Quase todas as semanas ouvimos ou lemos conselhos e sugestões a propósito da construção de um relacionamento feliz. A existência de tantas publicações sobre o assunto mostra bem a importância que as relações amorosas têm na nossa vida, no nosso bem-estar. Mas o que é que a ciência nos diz? Quais são, de facto, os “ingredientes” para que uma relação dê certo?
Se tentarmos seguir à risca todas as recomendações que são partilhadas por especialistas da área, pelos nossos familiares e amigos mais experientes e pela literatura existente, o mais provável é que nos sintamos baralhados. Olhamos para um lado e há alguém a quem reconhecemos experiência e credibilidade que nos diz que é importante que sejamos absolutamente honestos com o(a) nosso(a) companheiro(a) porque só assim teremos uma relação íntima e segura; olhamos para o outro e há alguém que detém o título de especialista em terapia de casal e terapia sexual que nos aconselha a manter o mistério e a individualidade em nome da vivacidade da relação. Em que ficamos? Entregamo-nos por completo e partilhamos todas as nossas vulnerabilidades ou guardamos algumas coisas para nós? Falamos abertamente sobre tudo o que sentimos ou isso pode comprometer o erotismo e o desejo? Investimos numa relação de maneira a que a base de tudo seja uma profunda amizade ou rejeitamos qualquer hipótese de olhar para a pessoa por quem apaixonamos como o(a) nosso(a) melhor amigo?

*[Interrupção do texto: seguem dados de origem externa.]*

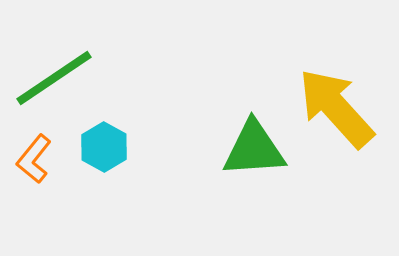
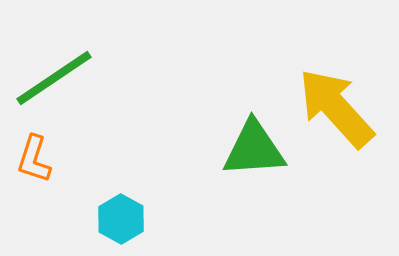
cyan hexagon: moved 17 px right, 72 px down
orange L-shape: rotated 21 degrees counterclockwise
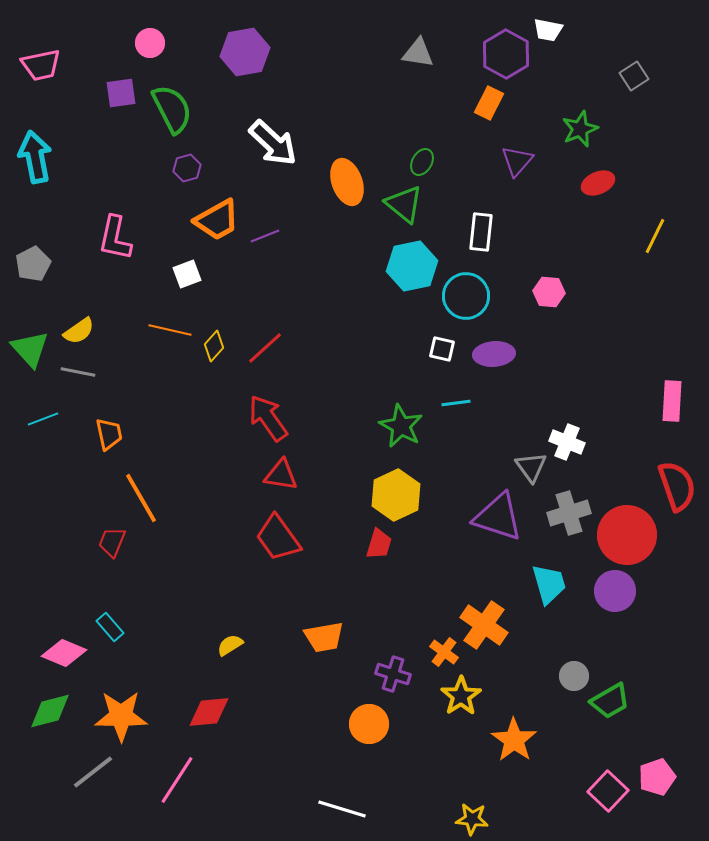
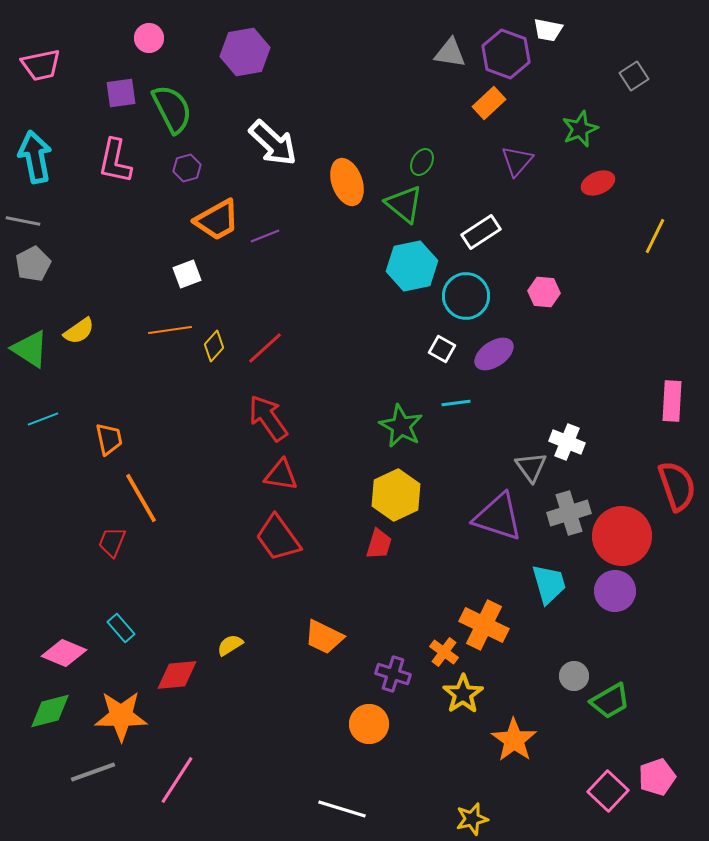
pink circle at (150, 43): moved 1 px left, 5 px up
gray triangle at (418, 53): moved 32 px right
purple hexagon at (506, 54): rotated 9 degrees counterclockwise
orange rectangle at (489, 103): rotated 20 degrees clockwise
white rectangle at (481, 232): rotated 51 degrees clockwise
pink L-shape at (115, 238): moved 77 px up
pink hexagon at (549, 292): moved 5 px left
orange line at (170, 330): rotated 21 degrees counterclockwise
green triangle at (30, 349): rotated 15 degrees counterclockwise
white square at (442, 349): rotated 16 degrees clockwise
purple ellipse at (494, 354): rotated 30 degrees counterclockwise
gray line at (78, 372): moved 55 px left, 151 px up
orange trapezoid at (109, 434): moved 5 px down
red circle at (627, 535): moved 5 px left, 1 px down
orange cross at (484, 625): rotated 9 degrees counterclockwise
cyan rectangle at (110, 627): moved 11 px right, 1 px down
orange trapezoid at (324, 637): rotated 36 degrees clockwise
yellow star at (461, 696): moved 2 px right, 2 px up
red diamond at (209, 712): moved 32 px left, 37 px up
gray line at (93, 772): rotated 18 degrees clockwise
yellow star at (472, 819): rotated 20 degrees counterclockwise
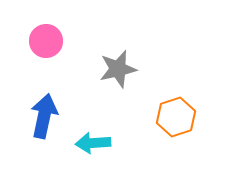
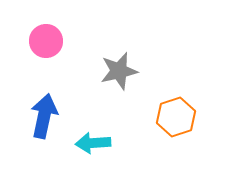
gray star: moved 1 px right, 2 px down
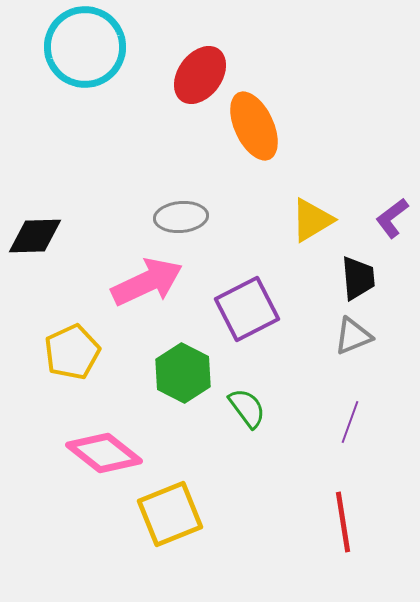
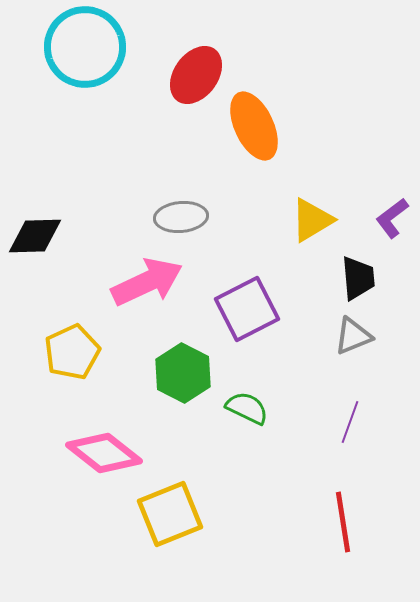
red ellipse: moved 4 px left
green semicircle: rotated 27 degrees counterclockwise
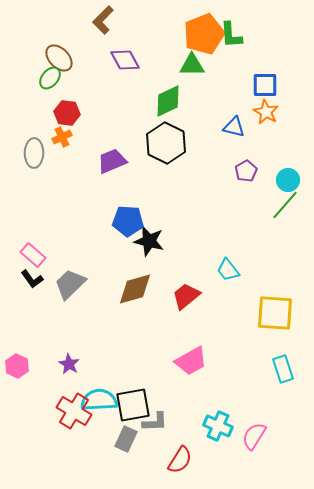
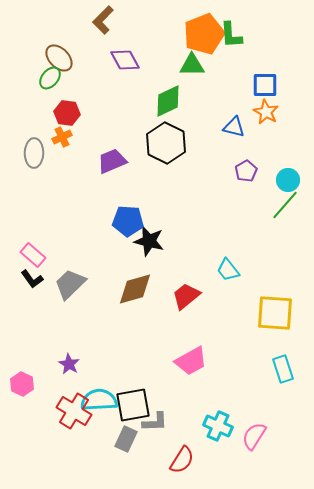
pink hexagon: moved 5 px right, 18 px down
red semicircle: moved 2 px right
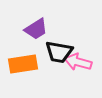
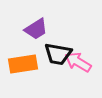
black trapezoid: moved 1 px left, 2 px down
pink arrow: rotated 16 degrees clockwise
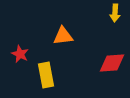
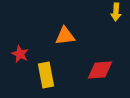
yellow arrow: moved 1 px right, 1 px up
orange triangle: moved 2 px right
red diamond: moved 12 px left, 7 px down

Quais são as bases de uma relação amorosa?
A maior parte das pessoas que conheço desconhece que há psicólogos que se dedicam exclusivamente a estudar o amor e as relações amorosas. Uma coisa é sabermos que há profissionais de saúde que estão habituados a ajudar casais em crise; outra, bem diferente, é sabermos que há décadas de estudos científicos que fundamentam a forma como essa ajuda é dada. Um dos maiores estudiosos desta área é o Professor John Gottman, que acompanhou milhares de casais ao longo de várias décadas, monitorizando os seus comportamentos, as respostas fisiológicas em momentos de tensão e cruzando estes dados com a satisfação demonstrada pelos membros do casal. Depois de mais de quarenta anos de estudo, a sua equipa foi capaz de prever, com um grau de precisão de mais de 90 por cento, se um casal se divorciaria ou não nos anos seguintes – apenas a partir da forma como discutia. Impressionante, não é? Parece futurologia, mas é pura ciência.
Uma das conclusões de todos estes anos de investigação diz-nos que os casais mais felizes e com maior probabilidade de continuarem juntos partilham um denominador comum: uma profunda amizade. Mas o que é que isto quer dizer?

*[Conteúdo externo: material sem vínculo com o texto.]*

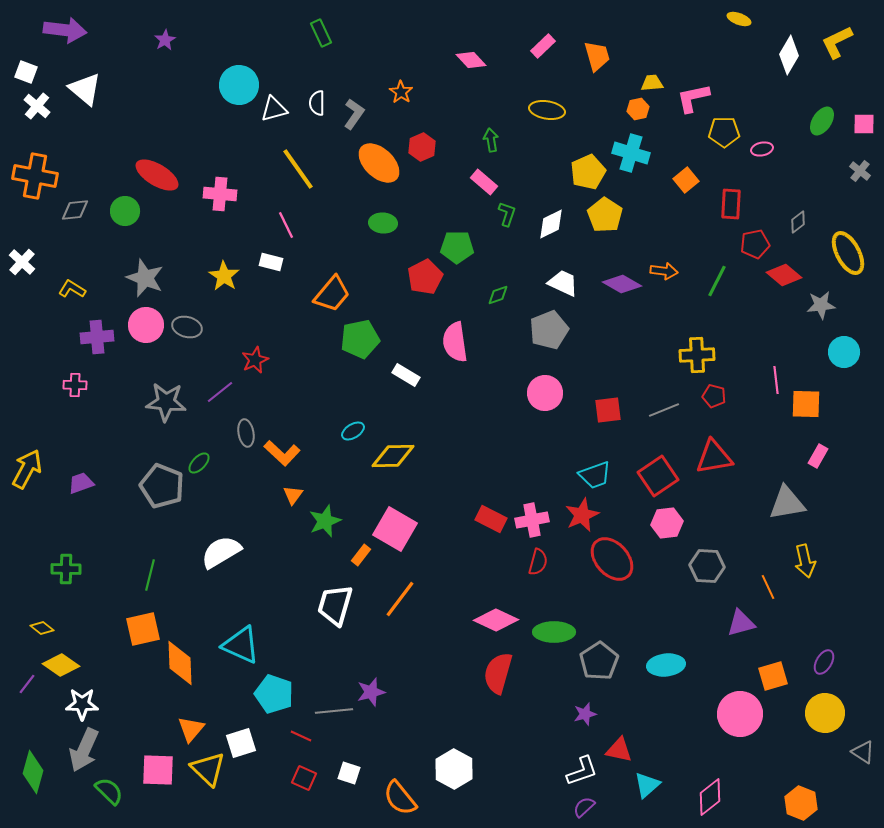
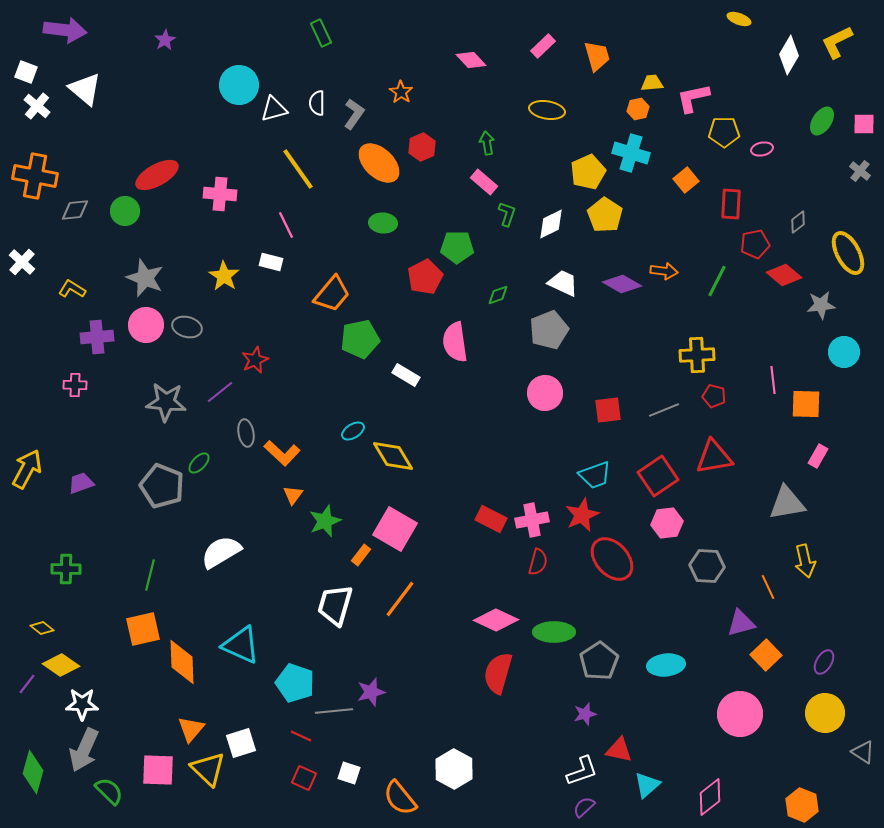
green arrow at (491, 140): moved 4 px left, 3 px down
red ellipse at (157, 175): rotated 60 degrees counterclockwise
pink line at (776, 380): moved 3 px left
yellow diamond at (393, 456): rotated 60 degrees clockwise
orange diamond at (180, 663): moved 2 px right, 1 px up
orange square at (773, 676): moved 7 px left, 21 px up; rotated 28 degrees counterclockwise
cyan pentagon at (274, 694): moved 21 px right, 11 px up
orange hexagon at (801, 803): moved 1 px right, 2 px down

Isso significa, sobretudo, que as pessoas mais felizes no casamento estão ativa e constantemente sintonizadas com os sentimentos do(a) companheiro(a), isto é, elas prestam a devida atenção quando a pessoa de quem gostam faz um apelo e procuram responder às suas necessidades. Não o fazem apenas em relação às grandes matérias. Fazem-no regularmente em relação às pequenas coisas. Eis um exemplo simples:
De manhã, a mulher partilha com o marido:
«Hoje acordei ansiosa. Tive um sonho meio estranho…»
O marido, apressado para o trabalho, responde:
«Que chatice… Estou atrasado para o trabalho e tenho reunião com o meu chefe, mas ligo-te à hora de almoço para falarmos um bocadinho sobre isso», despedindo-se da mulher com um beijo e uma festinha no queixo.
Depois da reunião, liga e pergunta:
«Já te sentes melhor? Qual foi o tal sonho que te deixou nervosa?».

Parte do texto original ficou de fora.